Virtual walk through of crime scenes
In order to trace and decode the complex data and digital transport routes, forensic investigators are relying to an increasing extent on computer-aided tools and highly specific software. “In professional forensics, immensely interesting applied media research takes place. Often, the most advanced techniques are deployed,” stresses Rothöhler. This is true, for example, in the field of crime scene photography. “Forensic investigators today use 3D laser scanners to measure rooms and thus freeze the crime scene visually. Eventually, the crime scene is virtually modelled and can be walked through,” elaborates Rothöhler. Some state offices of criminal investigation have entire holo-decks at their disposal to digitally recreate crime scenes, move the avatars of perpetrators, victims and witnesses and thus to verify statements. What could the witnesses actually see? How far away was the hand from the murder weapon? More than once, false statements have been thus exposed.
Physical limitations
Digital media also present a number of challenges for institutional forensics, for example when it comes to the question of where data that has been stored in the cloud is physically located or how to get at data that is located on servers outside Europe. “Digitalisation renders the entire search for clues more complicated, because the crime scene tends to be global as far as media are concerned. Digital data is distributed in a complex way – and is often the private property of large platform operators,” as Rothöhler describes the challenge of forensic evidence search.

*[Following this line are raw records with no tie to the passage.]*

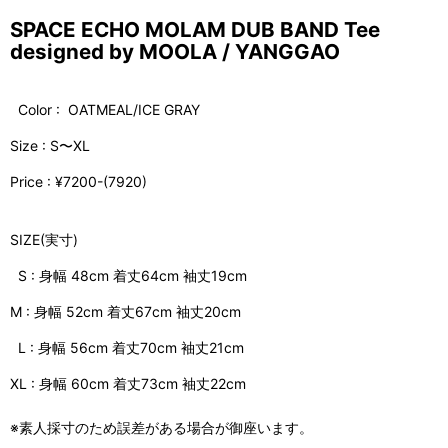
SPACE ECHO MOLAM DUB BAND Tee
designed by MOOLA / YANGGAO
Color : OATMEAL/ICE GRAY
Size : S〜XL
Price : ¥7200-(7920)
SIZE(実寸)
S : 身幅 48cm 着丈64cm 袖丈19cm
M : 身幅 52cm 着丈67cm 袖丈20cm
L : 身幅 56cm 着丈70cm 袖丈21cm
XL : 身幅 60cm 着丈73cm 袖丈22cm
※素人採寸のため誤差がある場合が御座います。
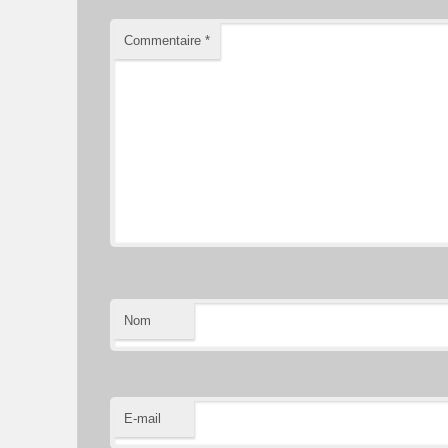
Commentaire
*
Nom
E-mail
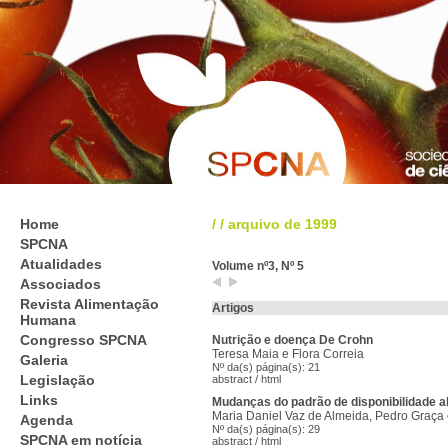
Home
/
/
arquivo de 1999
SPCNA
Atualidades
Volume nº3, Nº 5
Associados
Revista Alimentação
Artigos
Humana
Congresso SPCNA
Nutrição e doença De Crohn
Teresa Maia e Flora Correia
Galeria
Nº da(s) página(s): 21
Legislação
abstract
/
html
Links
Mudanças do padrão de disponibilidade 
Maria Daniel Vaz de Almeida, Pedro Graça
Agenda
Nº da(s) página(s): 29
SPCNA em notícia
abstract
/
html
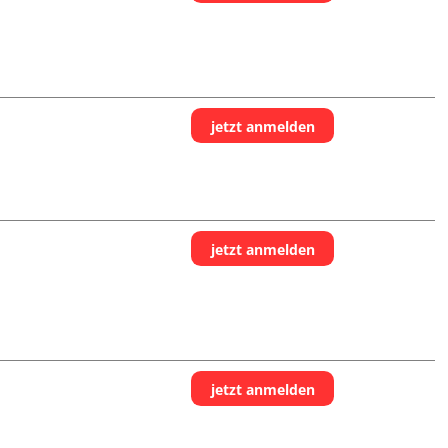
jetzt anmelden
jetzt anmelden
jetzt anmelden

Forensics in popular culture
In his book, Rothöhler speaks of a popularisation of forensics. “There is clearly a history of fascination with forensics,” explains the media scholar. If you take a look at literature, films, series or podcasts, you will always come across depictions of forensic practices that resemble each other. “Forensic experts are often the real stars, as on CSI. They stand in laboratories in their white coats, examine the smallest trace particles under the microscope and find the decisive, irrefutable evidence.” At the same time, media forensics has also become popularised in the sense that it has become part of our everyday life in a modified form, Rothöhler argues.
Paraforensic approach
“Every one of us, if we get an email from an unknown source, we will almost automatically google that person’s name, identify their social media account in the search results and then check what kind of content they enjoy, what they’ve liked, shared, commented on and so on. In other words, we are reading digital traces on a daily basis – just like forensic investigators.” This is also the case when we use social networks or look for restaurants or holiday destinations. All these common practices could be called paraforensics or pseudoforensics. We imitate real forensic investigators. “This is how we react to the complexity of digital media. We are aware that they are everywhere, watching us, registering us, suggesting shows and consumer goods to us in a calculating manner. One could also understand pseudo-forensic behaviour as a defensive reaction against the omnipresence of surveillance – or as an attempt at appropriation,” concludes Rothöhler. Naturally, pathological forms exist here as well – as in the case of media-sceptical conspiracy theorists, for example.